In the more than 40 years I have been in practice, I have seen marketing and practice promotion go through a metamorphosis: from adding your name to the telephone directory and placing an announcement in the paper that your practice is open for business to posting on social media, financing highway billboards, and placing radio and TV ads.
When I moved to New Orleans in 1978, I was one of 14 urologists at my hospital. After six weeks, the filing cabinet in my office had more dividers than patient charts. I knew I had to do something to build my practice or I was going to starve. I didn’t have a marketing budget and I certainly didn’t want to go against the conservative grain of the medical community — in the 1970s, marketing and advertising were prohibited by the medical establishment.
I learned quickly that creating a successful practice is not a matter of putting your name on the door, installing a telephone, and opening up shop. Building a practice requires going the extra mile for your patients and your referral sources, finding out what the patients want, and fulfilling their needs and desires. It’s also about finding out what they don’t want and designing the practice accordingly.
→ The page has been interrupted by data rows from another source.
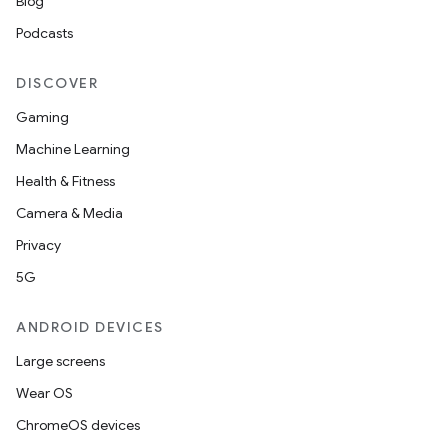
Blog
Podcasts
DISCOVER
Gaming
Machine Learning
Health & Fitness
Camera & Media
Privacy
5G
ANDROID DEVICES
Large screens
Wear OS
ChromeOS devices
What patients didn’t want, I learned, was to wait two to three weeks for an appointment. Because my schedule had holes in it that looked like Swiss cheese, I could promise same-day appointments. Patients didn’t want to wait 60–90 minutes in the “waiting room” to see their doctor, either. I changed the name to the “reception area” and promised to see patients within 15 minutes of their designated appointment time or there would be no charge. Consequently, I developed a reputation as the “on-time doctor.”
In the Amish community where I grew up, we had a family practice doctor who made house calls. He was a high-touch physician and developed a close bond with his patients. (With COVID-19, telehealth has limited physicians’ ability to touch and even examine patients.)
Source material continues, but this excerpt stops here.